> _Assignment_
The records must be repeated exactly and in their entirety.

> _Excerpted data_
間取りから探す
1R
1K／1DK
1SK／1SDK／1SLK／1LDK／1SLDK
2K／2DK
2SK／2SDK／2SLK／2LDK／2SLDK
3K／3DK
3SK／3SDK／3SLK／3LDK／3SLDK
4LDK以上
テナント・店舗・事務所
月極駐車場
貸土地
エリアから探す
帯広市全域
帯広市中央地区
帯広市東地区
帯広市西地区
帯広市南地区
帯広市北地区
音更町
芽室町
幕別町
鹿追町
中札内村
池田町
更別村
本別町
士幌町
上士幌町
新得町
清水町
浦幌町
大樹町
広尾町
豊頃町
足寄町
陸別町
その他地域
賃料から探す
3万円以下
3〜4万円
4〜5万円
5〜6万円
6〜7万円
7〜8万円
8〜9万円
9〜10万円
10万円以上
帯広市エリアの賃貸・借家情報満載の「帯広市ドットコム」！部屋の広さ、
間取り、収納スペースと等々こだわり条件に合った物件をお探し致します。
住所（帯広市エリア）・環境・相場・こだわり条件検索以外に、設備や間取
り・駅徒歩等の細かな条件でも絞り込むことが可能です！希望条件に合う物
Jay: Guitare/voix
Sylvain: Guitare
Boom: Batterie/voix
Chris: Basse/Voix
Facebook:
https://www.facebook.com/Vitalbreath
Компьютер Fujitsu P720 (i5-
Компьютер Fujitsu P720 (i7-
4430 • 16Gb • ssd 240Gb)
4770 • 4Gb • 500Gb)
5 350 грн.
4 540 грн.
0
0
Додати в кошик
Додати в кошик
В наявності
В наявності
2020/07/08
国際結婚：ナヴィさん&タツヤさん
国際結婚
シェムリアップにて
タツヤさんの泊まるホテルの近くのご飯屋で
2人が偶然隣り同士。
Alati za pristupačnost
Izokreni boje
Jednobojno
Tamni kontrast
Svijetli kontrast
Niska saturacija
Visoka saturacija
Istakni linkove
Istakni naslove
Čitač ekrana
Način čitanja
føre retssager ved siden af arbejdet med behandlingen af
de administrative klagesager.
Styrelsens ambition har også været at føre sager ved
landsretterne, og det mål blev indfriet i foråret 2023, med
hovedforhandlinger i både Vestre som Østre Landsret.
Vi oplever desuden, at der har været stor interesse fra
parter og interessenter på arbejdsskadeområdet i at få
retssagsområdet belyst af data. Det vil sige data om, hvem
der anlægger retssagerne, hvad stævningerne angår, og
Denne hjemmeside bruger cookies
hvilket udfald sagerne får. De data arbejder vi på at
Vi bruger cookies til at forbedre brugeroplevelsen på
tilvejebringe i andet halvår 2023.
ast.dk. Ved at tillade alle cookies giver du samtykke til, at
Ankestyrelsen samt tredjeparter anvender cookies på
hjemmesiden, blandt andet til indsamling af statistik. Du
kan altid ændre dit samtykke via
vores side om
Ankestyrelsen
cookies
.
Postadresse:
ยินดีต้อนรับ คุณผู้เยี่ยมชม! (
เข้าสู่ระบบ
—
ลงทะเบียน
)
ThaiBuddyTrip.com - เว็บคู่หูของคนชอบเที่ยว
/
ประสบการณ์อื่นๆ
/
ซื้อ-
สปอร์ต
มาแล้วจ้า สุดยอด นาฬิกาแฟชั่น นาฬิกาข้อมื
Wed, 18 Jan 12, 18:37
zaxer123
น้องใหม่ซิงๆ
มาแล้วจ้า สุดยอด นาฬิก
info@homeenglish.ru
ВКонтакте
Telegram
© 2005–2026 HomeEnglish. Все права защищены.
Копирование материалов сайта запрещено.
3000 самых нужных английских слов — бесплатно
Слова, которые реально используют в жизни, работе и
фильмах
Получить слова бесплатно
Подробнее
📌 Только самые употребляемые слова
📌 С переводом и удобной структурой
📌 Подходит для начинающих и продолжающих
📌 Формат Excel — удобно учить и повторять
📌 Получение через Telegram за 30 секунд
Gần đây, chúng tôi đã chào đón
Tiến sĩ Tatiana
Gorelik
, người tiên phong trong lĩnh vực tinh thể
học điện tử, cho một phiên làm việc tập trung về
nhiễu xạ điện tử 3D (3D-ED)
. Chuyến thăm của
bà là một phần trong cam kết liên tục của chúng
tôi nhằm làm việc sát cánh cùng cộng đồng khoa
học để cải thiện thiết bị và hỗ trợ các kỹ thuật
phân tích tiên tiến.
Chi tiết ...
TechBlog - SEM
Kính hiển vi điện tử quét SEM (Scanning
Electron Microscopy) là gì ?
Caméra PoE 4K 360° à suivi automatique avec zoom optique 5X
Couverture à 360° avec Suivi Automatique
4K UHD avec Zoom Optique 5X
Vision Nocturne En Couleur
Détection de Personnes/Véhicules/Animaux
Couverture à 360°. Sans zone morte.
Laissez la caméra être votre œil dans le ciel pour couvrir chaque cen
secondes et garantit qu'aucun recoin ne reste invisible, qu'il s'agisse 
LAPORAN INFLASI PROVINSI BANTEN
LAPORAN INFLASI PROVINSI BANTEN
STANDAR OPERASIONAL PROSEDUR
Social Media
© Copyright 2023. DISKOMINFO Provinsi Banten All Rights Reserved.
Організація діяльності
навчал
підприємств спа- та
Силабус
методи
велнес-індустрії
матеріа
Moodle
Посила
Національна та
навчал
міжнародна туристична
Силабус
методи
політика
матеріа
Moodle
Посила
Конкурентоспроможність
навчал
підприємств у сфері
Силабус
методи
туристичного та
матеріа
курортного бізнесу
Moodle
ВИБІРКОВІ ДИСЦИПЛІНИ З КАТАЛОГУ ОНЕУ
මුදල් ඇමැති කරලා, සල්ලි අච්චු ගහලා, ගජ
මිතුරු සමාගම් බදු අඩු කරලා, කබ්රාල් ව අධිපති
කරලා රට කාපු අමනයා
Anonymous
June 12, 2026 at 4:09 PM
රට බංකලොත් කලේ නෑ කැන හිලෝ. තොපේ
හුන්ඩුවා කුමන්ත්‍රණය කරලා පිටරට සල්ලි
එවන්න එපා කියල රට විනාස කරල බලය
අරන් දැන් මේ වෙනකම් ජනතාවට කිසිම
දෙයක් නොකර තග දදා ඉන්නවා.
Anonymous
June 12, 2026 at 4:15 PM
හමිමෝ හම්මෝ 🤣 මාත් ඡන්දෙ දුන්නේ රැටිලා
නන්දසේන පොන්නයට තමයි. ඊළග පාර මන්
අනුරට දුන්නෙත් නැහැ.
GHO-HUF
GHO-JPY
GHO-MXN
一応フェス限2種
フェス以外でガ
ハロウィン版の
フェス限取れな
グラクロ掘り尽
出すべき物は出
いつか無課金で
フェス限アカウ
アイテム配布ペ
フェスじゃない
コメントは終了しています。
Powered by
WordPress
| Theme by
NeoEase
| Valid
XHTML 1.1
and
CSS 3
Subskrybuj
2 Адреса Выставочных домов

> _Result_
間取りから探す
1R
1K／1DK
1SK／1SDK／1SLK／1LDK／1SLDK
2K／2DK
2SK／2SDK／2SLK／2LDK／2SLDK
3K／3DK
3SK／3SDK／3SLK／3LDK／3SLDK
4LDK以上
テナント・店舗・事務所
月極駐車場
貸土地
エリアから探す
帯広市全域
帯広市中央地区
帯広市東地区
帯広市西地区
帯広市南地区
帯広市北地区
音更町
芽室町
幕別町
鹿追町
中札内村
池田町
更別村
本別町
士幌町
上士幌町
新得町
清水町
浦幌町
大樹町
広尾町
豊頃町
足寄町
陸別町
その他地域
賃料から探す
3万円以下
3〜4万円
4〜5万円
5〜6万円
6〜7万円
7〜8万円
8〜9万円
9〜10万円
10万円以上
帯広市エリアの賃貸・借家情報満載の「帯広市ドットコム」！部屋の広さ、
間取り、収納スペースと等々こだわり条件に合った物件をお探し致します。
住所（帯広市エリア）・環境・相場・こだわり条件検索以外に、設備や間取
り・駅徒歩等の細かな条件でも絞り込むことが可能です！希望条件に合う物
Jay: Guitare/voix
Sylvain: Guitare
Boom: Batterie/voix
Chris: Basse/Voix
Facebook:
https://www.facebook.com/Vitalbreath
Компьютер Fujitsu P720 (i5-
Компьютер Fujitsu P720 (i7-
4430 • 16Gb • ssd 240Gb)
4770 • 4Gb • 500Gb)
5 350 грн.
4 540 грн.
0
0
Додати в кошик
Додати в кошик
В наявності
В наявності
2020/07/08
国際結婚：ナヴィさん&タツヤさん
国際結婚
シェムリアップにて
タツヤさんの泊まるホテルの近くのご飯屋で
2人が偶然隣り同士。
Alati za pristupačnost
Izokreni boje
Jednobojno
Tamni kontrast
Svijetli kontrast
Niska saturacija
Visoka saturacija
Istakni linkove
Istakni naslove
Čitač ekrana
Način čitanja
føre retssager ved siden af arbejdet med behandlingen af
de administrative klagesager.
Styrelsens ambition har også været at føre sager ved
landsretterne, og det mål blev indfriet i foråret 2023, med
hovedforhandlinger i både Vestre som Østre Landsret.
Vi oplever desuden, at der har været stor interesse fra
parter og interessenter på arbejdsskadeområdet i at få
retssagsområdet belyst af data. Det vil sige data om, hvem
der anlægger retssagerne, hvad stævningerne angår, og
Denne hjemmeside bruger cookies
hvilket udfald sagerne får. De data arbejder vi på at
Vi bruger cookies til at forbedre brugeroplevelsen på
tilvejebringe i andet halvår 2023.
ast.dk. Ved at tillade alle cookies giver du samtykke til, at
Ankestyrelsen samt tredjeparter anvender cookies på
hjemmesiden, blandt andet til indsamling af statistik. Du
kan altid ændre dit samtykke via
vores side om
Ankestyrelsen
cookies
.
Postadresse:
ยินดีต้อนรับ คุณผู้เยี่ยมชม! (
เข้าสู่ระบบ
—
ลงทะเบียน
)
ThaiBuddyTrip.com - เว็บคู่หูของคนชอบเที่ยว
/
ประสบการณ์อื่นๆ
/
ซื้อ-
สปอร์ต
มาแล้วจ้า สุดยอด นาฬิกาแฟชั่น นาฬิกาข้อมื
Wed, 18 Jan 12, 18:37
zaxer123
น้องใหม่ซิงๆ
มาแล้วจ้า สุดยอด นาฬิก
info@homeenglish.ru
ВКонтакте
Telegram
© 2005–2026 HomeEnglish. Все права защищены.
Копирование материалов сайта запрещено.
3000 самых нужных английских слов — бесплатно
Слова, которые реально используют в жизни, работе и
фильмах
Получить слова бесплатно
Подробнее
📌 Только самые употребляемые слова
📌 С переводом и удобной структурой
📌 Подходит для начинающих и продолжающих
📌 Формат Excel — удобно учить и повторять
📌 Получение через Telegram за 30 секунд
Gần đây, chúng tôi đã chào đón
Tiến sĩ Tatiana
Gorelik
, người tiên phong trong lĩnh vực tinh thể
học điện tử, cho một phiên làm việc tập trung về
nhiễu xạ điện tử 3D (3D-ED)
. Chuyến thăm của
bà là một phần trong cam kết liên tục của chúng
tôi nhằm làm việc sát cánh cùng cộng đồng khoa
học để cải thiện thiết bị và hỗ trợ các kỹ thuật
phân tích tiên tiến.
Chi tiết ...
TechBlog - SEM
Kính hiển vi điện tử quét SEM (Scanning
Electron Microscopy) là gì ?
Caméra PoE 4K 360° à suivi automatique avec zoom optique 5X
Couverture à 360° avec Suivi Automatique
4K UHD avec Zoom Optique 5X
Vision Nocturne En Couleur
Détection de Personnes/Véhicules/Animaux
Couverture à 360°. Sans zone morte.
Laissez la caméra être votre œil dans le ciel pour couvrir chaque cen
secondes et garantit qu'aucun recoin ne reste invisible, qu'il s'agisse 
LAPORAN INFLASI PROVINSI BANTEN
LAPORAN INFLASI PROVINSI BANTEN
STANDAR OPERASIONAL PROSEDUR
Social Media
© Copyright 2023. DISKOMINFO Provinsi Banten All Rights Reserved.
Організація діяльності
навчал
підприємств спа- та
Силабус
методи
велнес-індустрії
матеріа
Moodle
Посила
Національна та
навчал
міжнародна туристична
Силабус
методи
політика
матеріа
Moodle
Посила
Конкурентоспроможність
навчал
підприємств у сфері
Силабус
методи
туристичного та
матеріа
курортного бізнесу
Moodle
ВИБІРКОВІ ДИСЦИПЛІНИ З КАТАЛОГУ ОНЕУ
මුදල් ඇමැති කරලා, සල්ලි අච්චු ගහලා, ගජ
මිතුරු සමාගම් බදු අඩු කරලා, කබ්රාල් ව අධිපති
කරලා රට කාපු අමනයා
Anonymous
June 12, 2026 at 4:09 PM
රට බංකලොත් කලේ නෑ කැන හිලෝ. තොපේ
හුන්ඩුවා කුමන්ත්‍රණය කරලා පිටරට සල්ලි
එවන්න එපා කියල රට විනාස කරල බලය
අරන් දැන් මේ වෙනකම් ජනතාවට කිසිම
දෙයක් නොකර තග දදා ඉන්නවා.
Anonymous
June 12, 2026 at 4:15 PM
හමිමෝ හම්මෝ 🤣 මාත් ඡන්දෙ දුන්නේ රැටිලා
නන්දසේන පොන්නයට තමයි. ඊළග පාර මන්
අනුරට දුන්නෙත් නැහැ.
GHO-HUF
GHO-JPY
GHO-MXN
一応フェス限2種
フェス以外でガ
ハロウィン版の
フェス限取れな
グラクロ掘り尽
出すべき物は出
いつか無課金で
フェス限アカウ
アイテム配布ペ
フェスじゃない
コメントは終了しています。
Powered by
WordPress
| Theme by
NeoEase
| Valid
XHTML 1.1
and
CSS 3
Subskrybuj
2 Адреса Выставочных домов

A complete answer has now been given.